Date of Award

3-1985

Degree Type

Thesis

Degree Name

Doctor of Philosophy (PhD)

Department

Economics / Economic Policy

Supervisor

Professor J.R. Williams

Co-Supervisor

Professor R.A. Muller

Committee Member

Professor D.W. Butterfield

Abstract

This thesis develops a computable, non-linear programming, general equilibrium model of the Canadian textile sector for the purpose of addressing certain trade policy issues.

One of the unique features of the model is the specification of the objective function-- a CES nested in a Cobb-Douglas function. This objective function incorporates the assumption of diminishing marginal utility, an assumption which is almost universally accepted in microeconomic theory but which is conspicuously missing in linear programming models. This objective function also allows for imperfect substitutability between domestically produced textiles and imported textiles.

The textile sector is significantly disaggregated to allow for the interconnections among the various textile industries in the sector. In addition, unlike partial equilibrium models which do not consider what happens to other industries outside the sector under study, this model is able to shed some light on the behaviour of these industries.
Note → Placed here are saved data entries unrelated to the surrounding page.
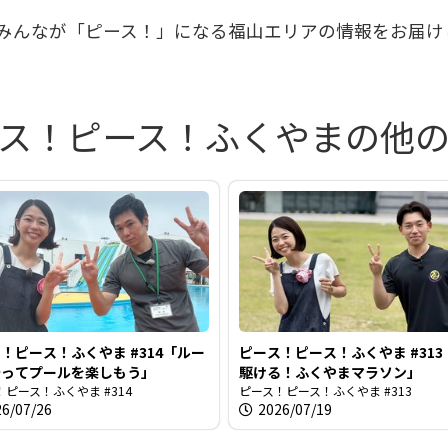
みんなが「ピース！」になる福山エリアの情報をお届け
を
ス！ピース！ふくやまの他
再
生
す
！ピース！ふくやま #314「ルー
ピース！ピース！ふくやま #31
守ってプールを楽しもう」
駆ける！ふくやまマラソン」
ピース！ふくやま #314
ピース！ピース！ふくやま #313
26/07/26
2026/07/19
る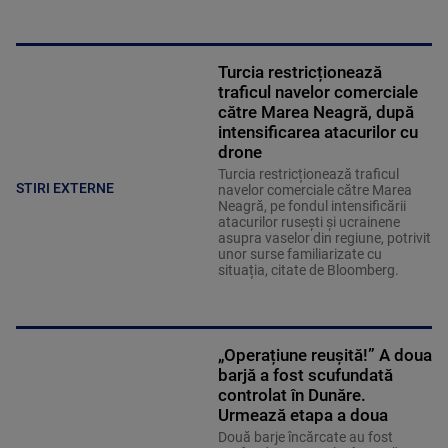
Turcia restricționează
traficul navelor comerciale
către Marea Neagră, după
intensificarea atacurilor cu
drone
Turcia restricționează traficul
STIRI EXTERNE
navelor comerciale către Marea
Neagră, pe fondul intensificării
atacurilor rusești și ucrainene
asupra vaselor din regiune, potrivit
unor surse familiarizate cu
situația, citate de Bloomberg.
„Operațiune reușită!” A doua
barjă a fost scufundată
controlat în Dunăre.
Urmează etapa a doua
Două barje încărcate au fost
The model is solved by an optimization package called MINOS (a modular in-core nonlinear optimization system) and then used to predict the 1979 variables to set a benchmark for the model. The model predicts most variables reasonably well.
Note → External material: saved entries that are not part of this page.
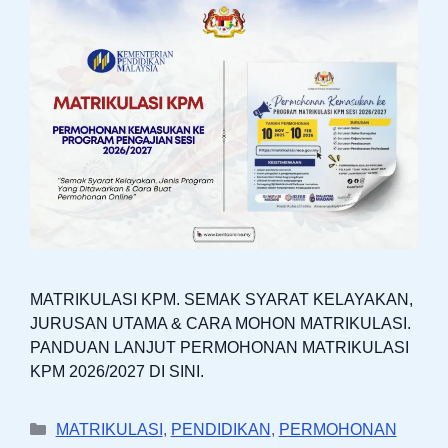
MATRIKULASI KPM. SEMAK SYARAT KELAYAKAN,
JURUSAN UTAMA & CARA MOHON MATRIKULASI.
PANDUAN LANJUT PERMOHONAN MATRIKULASI
KPM 2026/2027 DI SINI.
Categories
MATRIKULASI
,
PENDIDIKAN
,
PERMOHONAN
The results of the experiments confirm Bhagwati's concept of equivalence as applied to general equilibrium models. The results also show that if protection in textiles is removed, imports will pour in, leading to declines in output and employment in the textile industries. The finding that there is considerable anti-protection in the textile sector agrees with the view expressed by other writers. The results also show that, in general, a textile industry at a later stage of processing tends to expand if it is the only one protected and an industry at an early stage of processing tends to contract if it is the only one protected.

Given any quota, its tariff equivalent can be computed using the model. With reference to tariffs and subsidies, the results show that one cannot say categorically that one means of protection is generally preferable to the other, a finding which is consistent with the trade distortions literature.